» **GOAL OF THE EXERCISE**
Report every line of the records below that includes the string "will".
::: DATA SECTION
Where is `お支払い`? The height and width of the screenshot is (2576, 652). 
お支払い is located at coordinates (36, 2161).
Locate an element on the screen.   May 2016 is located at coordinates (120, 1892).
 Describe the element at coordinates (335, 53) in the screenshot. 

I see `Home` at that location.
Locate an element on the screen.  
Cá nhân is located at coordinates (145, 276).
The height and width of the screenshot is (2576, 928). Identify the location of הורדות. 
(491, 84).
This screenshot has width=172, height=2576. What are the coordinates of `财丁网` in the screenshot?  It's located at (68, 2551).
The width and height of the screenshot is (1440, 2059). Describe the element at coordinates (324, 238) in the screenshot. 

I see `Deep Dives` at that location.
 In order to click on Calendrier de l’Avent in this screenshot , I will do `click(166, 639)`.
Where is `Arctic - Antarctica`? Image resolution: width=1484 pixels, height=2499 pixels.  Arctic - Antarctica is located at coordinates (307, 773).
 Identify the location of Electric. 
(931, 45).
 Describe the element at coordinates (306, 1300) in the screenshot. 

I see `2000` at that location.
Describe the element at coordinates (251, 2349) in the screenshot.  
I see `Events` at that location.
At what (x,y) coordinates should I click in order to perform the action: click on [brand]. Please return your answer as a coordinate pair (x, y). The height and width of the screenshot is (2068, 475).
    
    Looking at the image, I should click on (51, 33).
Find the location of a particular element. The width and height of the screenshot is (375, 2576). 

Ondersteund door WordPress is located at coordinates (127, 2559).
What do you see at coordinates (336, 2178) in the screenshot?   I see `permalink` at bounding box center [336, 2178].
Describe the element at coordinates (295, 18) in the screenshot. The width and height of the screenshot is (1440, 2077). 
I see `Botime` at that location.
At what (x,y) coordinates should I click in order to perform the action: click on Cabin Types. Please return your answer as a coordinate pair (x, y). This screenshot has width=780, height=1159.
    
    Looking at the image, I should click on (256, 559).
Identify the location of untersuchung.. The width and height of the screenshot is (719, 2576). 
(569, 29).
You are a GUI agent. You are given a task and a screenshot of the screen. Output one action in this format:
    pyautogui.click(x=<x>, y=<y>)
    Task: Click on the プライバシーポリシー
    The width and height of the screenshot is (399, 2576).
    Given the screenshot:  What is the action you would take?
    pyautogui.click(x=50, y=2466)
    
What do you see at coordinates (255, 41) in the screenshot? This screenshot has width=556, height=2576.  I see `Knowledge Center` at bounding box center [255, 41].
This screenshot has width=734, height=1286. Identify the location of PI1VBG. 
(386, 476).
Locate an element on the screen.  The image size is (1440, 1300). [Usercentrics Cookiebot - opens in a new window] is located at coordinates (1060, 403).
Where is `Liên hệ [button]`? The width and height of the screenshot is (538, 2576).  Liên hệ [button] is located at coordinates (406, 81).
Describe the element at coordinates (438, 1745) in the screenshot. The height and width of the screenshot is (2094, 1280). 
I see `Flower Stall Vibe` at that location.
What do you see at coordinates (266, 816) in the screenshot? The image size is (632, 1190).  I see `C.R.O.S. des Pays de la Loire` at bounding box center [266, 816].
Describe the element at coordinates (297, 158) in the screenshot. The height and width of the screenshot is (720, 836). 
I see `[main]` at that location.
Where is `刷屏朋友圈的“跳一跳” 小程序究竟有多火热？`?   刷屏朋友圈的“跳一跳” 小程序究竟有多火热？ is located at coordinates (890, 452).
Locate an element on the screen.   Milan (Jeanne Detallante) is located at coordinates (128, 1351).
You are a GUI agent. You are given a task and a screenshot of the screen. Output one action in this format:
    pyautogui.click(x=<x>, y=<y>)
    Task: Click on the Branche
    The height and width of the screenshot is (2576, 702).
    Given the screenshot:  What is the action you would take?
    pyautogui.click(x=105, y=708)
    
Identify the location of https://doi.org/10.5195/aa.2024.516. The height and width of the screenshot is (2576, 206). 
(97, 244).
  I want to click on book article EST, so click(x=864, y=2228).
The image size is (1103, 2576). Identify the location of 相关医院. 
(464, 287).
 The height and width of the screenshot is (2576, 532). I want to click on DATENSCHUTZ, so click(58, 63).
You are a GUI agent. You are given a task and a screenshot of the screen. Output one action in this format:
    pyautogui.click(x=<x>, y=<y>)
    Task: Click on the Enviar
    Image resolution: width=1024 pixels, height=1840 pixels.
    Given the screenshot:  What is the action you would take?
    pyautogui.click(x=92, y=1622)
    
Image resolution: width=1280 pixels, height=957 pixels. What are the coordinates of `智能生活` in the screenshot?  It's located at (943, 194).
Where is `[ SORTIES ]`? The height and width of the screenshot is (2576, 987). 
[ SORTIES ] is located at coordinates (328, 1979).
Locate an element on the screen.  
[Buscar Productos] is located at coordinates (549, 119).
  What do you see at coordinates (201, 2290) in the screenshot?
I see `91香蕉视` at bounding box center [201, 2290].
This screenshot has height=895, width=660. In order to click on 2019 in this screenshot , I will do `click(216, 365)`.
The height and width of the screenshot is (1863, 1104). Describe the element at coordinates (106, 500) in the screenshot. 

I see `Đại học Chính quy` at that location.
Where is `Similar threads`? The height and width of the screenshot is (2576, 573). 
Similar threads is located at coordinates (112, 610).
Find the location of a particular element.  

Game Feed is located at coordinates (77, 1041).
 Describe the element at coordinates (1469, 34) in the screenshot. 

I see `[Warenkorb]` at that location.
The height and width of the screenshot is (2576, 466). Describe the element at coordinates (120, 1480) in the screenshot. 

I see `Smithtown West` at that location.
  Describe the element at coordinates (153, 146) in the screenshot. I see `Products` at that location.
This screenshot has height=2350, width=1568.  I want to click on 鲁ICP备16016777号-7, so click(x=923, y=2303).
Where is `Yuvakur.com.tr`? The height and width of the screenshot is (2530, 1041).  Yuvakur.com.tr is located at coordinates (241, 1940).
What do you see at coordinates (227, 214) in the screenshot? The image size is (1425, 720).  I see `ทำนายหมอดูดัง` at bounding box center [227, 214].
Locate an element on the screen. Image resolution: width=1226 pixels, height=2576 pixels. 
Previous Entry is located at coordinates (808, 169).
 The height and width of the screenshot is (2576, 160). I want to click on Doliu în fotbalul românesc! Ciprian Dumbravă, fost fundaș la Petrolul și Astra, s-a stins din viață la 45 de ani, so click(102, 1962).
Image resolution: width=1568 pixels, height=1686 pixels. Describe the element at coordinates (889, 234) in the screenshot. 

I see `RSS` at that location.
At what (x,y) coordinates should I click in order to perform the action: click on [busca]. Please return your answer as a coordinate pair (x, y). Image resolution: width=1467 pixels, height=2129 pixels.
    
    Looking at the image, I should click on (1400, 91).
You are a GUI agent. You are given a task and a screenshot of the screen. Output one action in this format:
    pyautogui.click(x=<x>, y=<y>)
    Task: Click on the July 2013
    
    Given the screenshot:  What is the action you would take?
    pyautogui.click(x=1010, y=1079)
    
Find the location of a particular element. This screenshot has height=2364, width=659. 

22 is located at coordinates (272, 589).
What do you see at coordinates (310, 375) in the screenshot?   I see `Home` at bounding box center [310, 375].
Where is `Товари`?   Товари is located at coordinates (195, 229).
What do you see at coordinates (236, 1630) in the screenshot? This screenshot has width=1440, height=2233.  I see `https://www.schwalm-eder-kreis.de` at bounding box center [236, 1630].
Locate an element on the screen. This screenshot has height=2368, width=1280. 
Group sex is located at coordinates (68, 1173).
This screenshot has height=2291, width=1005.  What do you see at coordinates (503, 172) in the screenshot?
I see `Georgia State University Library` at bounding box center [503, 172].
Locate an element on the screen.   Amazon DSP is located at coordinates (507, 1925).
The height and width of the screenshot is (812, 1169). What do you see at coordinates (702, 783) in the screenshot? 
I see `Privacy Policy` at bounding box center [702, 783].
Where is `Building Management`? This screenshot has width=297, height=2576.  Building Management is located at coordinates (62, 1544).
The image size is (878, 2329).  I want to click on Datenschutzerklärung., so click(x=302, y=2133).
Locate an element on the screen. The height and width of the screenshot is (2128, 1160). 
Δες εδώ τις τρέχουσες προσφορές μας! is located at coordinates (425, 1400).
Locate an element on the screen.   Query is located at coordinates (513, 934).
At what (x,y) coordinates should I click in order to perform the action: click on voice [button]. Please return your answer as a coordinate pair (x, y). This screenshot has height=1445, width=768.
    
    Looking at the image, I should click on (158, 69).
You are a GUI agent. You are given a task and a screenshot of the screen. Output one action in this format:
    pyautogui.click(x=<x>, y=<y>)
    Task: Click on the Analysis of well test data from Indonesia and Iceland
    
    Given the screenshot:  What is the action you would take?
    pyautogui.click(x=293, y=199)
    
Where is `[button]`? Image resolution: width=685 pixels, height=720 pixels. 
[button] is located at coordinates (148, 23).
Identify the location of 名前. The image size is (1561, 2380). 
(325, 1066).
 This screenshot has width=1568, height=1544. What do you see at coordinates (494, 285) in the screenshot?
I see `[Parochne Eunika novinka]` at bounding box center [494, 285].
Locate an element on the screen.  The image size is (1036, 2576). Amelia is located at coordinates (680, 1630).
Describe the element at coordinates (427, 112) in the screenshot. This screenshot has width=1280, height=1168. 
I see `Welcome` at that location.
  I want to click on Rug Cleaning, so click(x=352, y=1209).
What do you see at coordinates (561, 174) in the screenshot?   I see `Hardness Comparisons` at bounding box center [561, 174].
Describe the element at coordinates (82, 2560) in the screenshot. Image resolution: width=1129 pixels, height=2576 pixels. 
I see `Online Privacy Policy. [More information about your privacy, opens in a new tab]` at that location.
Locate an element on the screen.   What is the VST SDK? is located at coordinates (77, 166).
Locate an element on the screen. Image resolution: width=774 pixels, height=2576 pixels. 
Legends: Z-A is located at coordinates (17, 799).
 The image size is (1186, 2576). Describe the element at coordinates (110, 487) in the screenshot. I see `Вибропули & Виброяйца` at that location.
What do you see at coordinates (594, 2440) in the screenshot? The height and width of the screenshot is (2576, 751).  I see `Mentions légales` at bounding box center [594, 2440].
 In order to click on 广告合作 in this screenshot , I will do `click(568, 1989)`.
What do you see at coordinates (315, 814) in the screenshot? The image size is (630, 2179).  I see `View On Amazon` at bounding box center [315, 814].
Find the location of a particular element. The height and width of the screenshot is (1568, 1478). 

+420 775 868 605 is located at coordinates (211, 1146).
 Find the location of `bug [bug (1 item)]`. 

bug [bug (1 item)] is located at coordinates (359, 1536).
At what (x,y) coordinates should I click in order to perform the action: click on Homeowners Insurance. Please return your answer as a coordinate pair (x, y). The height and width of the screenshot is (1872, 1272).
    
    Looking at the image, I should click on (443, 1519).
::::::
» **YOUR SOLUTION**
 In order to click on Calendrier de l’Avent in this screenshot , I will do `click(166, 639)`.
This screenshot has height=895, width=660. In order to click on 2019 in this screenshot , I will do `click(216, 365)`.
 In order to click on 广告合作 in this screenshot , I will do `click(568, 1989)`.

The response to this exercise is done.